If you’re looking to come to Lanzarote just to chill out for a week or two, there are plenty of local supermarkets, bakeries, restaurants and bars to replenish the inner man and woman as well as several beaches within a mile or so. A salad lunch and a cold beer out of the breeze behind the glass rotunda that is Bar Surfwings, overlooking the 600 metre-long sands at Playa de Las Cucharas, is one of our favourite places to while away a couple of hours.
But if you really want to know something of what this island is about, you have to take an organised trip or hire a car. Get away from the tourist resorts and drink in some of the landscape. One of the best ways to literally do this is to take the route up through La Geria where much of the island’s wine is grown.
Little black horseshoe shapes litter the hillsides, each one sheltering a small vine and helping to attract the vital moisture to nourish it. A few miles further on you can see the black, grey and sulphur-coloured slopes surrounding the Timanfaya volcano.
Head north on the eastern side of the island, past Arrieta and on towards Orzola and you can see the twisted rock formations on small white beaches where the lava streams collided with the sea as the six-year-long eruption starting in 1730 transformed the landscape.
Intriguing Lanzarote
It’s difficult to sum up Lanzarote in a few words, or even a few hundred. Like an art house film which has a complex, multi-layered plot and is full of meaningful imagery, you either get it or you don’t. I’ve visited the island almost a dozen times over the past 15 years, all but the first couple with HPB, so I’m pretty sure I get it.

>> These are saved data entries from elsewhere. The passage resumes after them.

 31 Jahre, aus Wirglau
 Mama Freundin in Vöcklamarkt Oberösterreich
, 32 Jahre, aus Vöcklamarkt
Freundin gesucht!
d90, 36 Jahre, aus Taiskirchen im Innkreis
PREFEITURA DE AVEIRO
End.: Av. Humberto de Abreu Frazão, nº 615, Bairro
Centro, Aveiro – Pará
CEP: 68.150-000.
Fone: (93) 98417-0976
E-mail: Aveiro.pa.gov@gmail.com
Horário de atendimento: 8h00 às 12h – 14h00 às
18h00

Carrying on around the top of the island, Mirador del Rio may be a bit of a tourist trap but it is really not to be missed, with spectacular views of the island La Graciosa from a viewpoint set in the top of the towering cliffs. Then carry on down into the wonderful village of Haria which lies at the heart of the Valley of A Thousand Palms.
Fabulous La Gomera
A couple of hundred miles away, west sou’ west, lies HPB’s other Canarian home, high on the cliffs on La Gomera. El Balcón de Santa Ana is truly a place to get away from it all.

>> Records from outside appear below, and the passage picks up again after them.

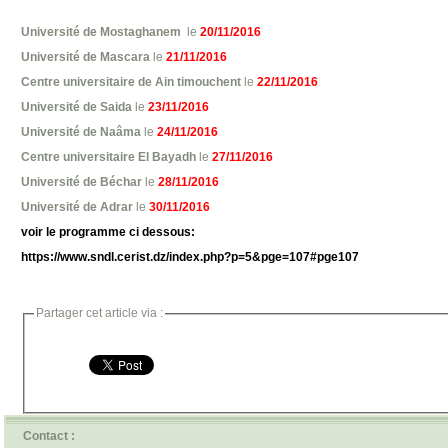
Université de Mostaghanem
le
20/11/2016
Université de Mascara
le
21/11/2016
Centre universitaire de Ain timouchent
le
22/11/2016
Université de Saida
le
23/11/2016
Université de Naâma
le
24/11/2016
Centre universitaire El Bayadh
le
27/11/2016
Université de Béchar
le
28/11/2016
Université de Adrar
le
30/11/2016
voir le programme ci dessous:
https://www.sndl.cerist.dz/index.php?p=5&pge=107#pge107
Partager cet article via :
Contact :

Where Lanzarote was largely stark, La Gomera has a fabulous mix of rugged beauty and verdant splendour thanks to the micro-climate which envelopes this remarkable little island. While the temperature on the coast is usually in the upper 20s C, the highest point at the centre of the island – much of which is part of the Parque Nacional de Garajonay – can often be wrapped in a cotton wool cap of cloud with the temperature down around 12° to 15° C in winter.
But far from being a problem, this is one of the attractions of the island. We took one of the organised walks and were happy that we had followed the advice to start our perambulations in Lake District-style anorak and sweater.

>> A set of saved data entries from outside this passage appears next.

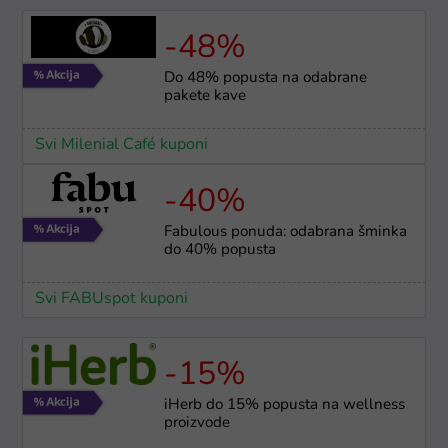
-48%
Do 48% popusta na odabrane
pakete kave
Svi Milenial Café kuponi
-40%
Fabulous ponuda: odabrana šminka
do 40% popusta
Svi FABUspot kuponi
-15%
iHerb do 15% popusta na wellness
proizvode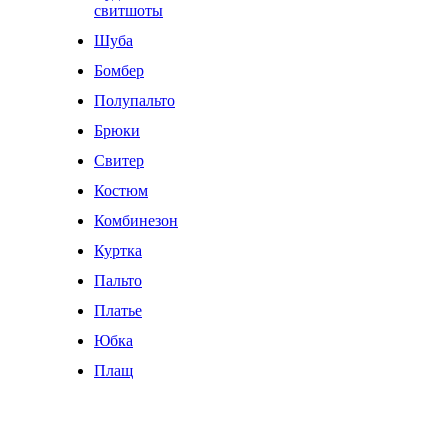
свитшоты
Шуба
Бомбер
Полупальто
Брюки
Свитер
Костюм
Комбинезон
Куртка
Пальто
Платье
Юбка
Плащ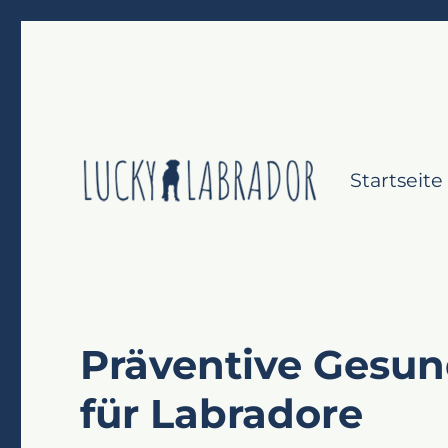
Startseite
Labrador Retriever gesund & glücklich
Lucky Labrador
Präventive Ges
für Labradore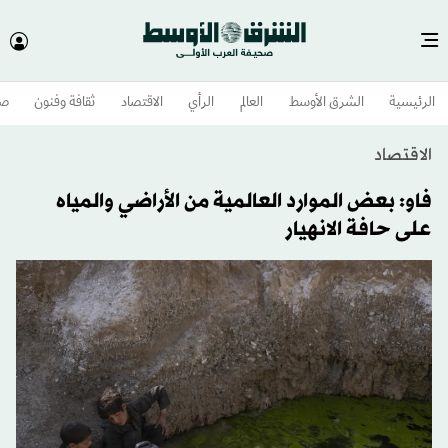
الرئيسية
الشرق الأوسط​
العالم
الرأي
الاقتصاد
ثقافة وفنون
صح
الاقتصاد
فاو: بعض الموارد العالمية من الأراضي والمياه
على حافة الانهيار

As we wound our way down through one of the world’s few fairytale laurisilva forests, full of moss-covered trees, and marvelled at heathers which grew to the height of a small house, temperatures rose and we eventually emerged into sunlight. By the time we stopped for lunch at an isolated local restaurant, “winter gear” had been stowed away and we were grateful to get back into the air-conditioned minibus for the trip back to El Balcón.
Another fun but longish walk is from near the top of the Valle Gran Rey. Having parked your car, you can follow footpaths between local houses and gardens all the way down to La Playa Calera on the coast, enjoy a well-earned drink and tapas, then pay a few euros to a local taxi driver to transport you back up the winding road to your car.
Otherwise, just take in the scenery by car or on a trip then sit back and enjoy the facilities at El Balcón – three swimming pools, three tennis courts, crazy golf, outdoor bowls, children’s play area, pétanque, croquet and table tennis, as well as the attractions of the bar and restaurant.
If you’re a golfer, you could even cross the valley to the Hotel Tecina, the only golf course of its type I have ever played. The views are amazing and so is the course – it’s a 10-minute buggy ride up from the clubhouse to the first tee, then downhill all the way to the 18th!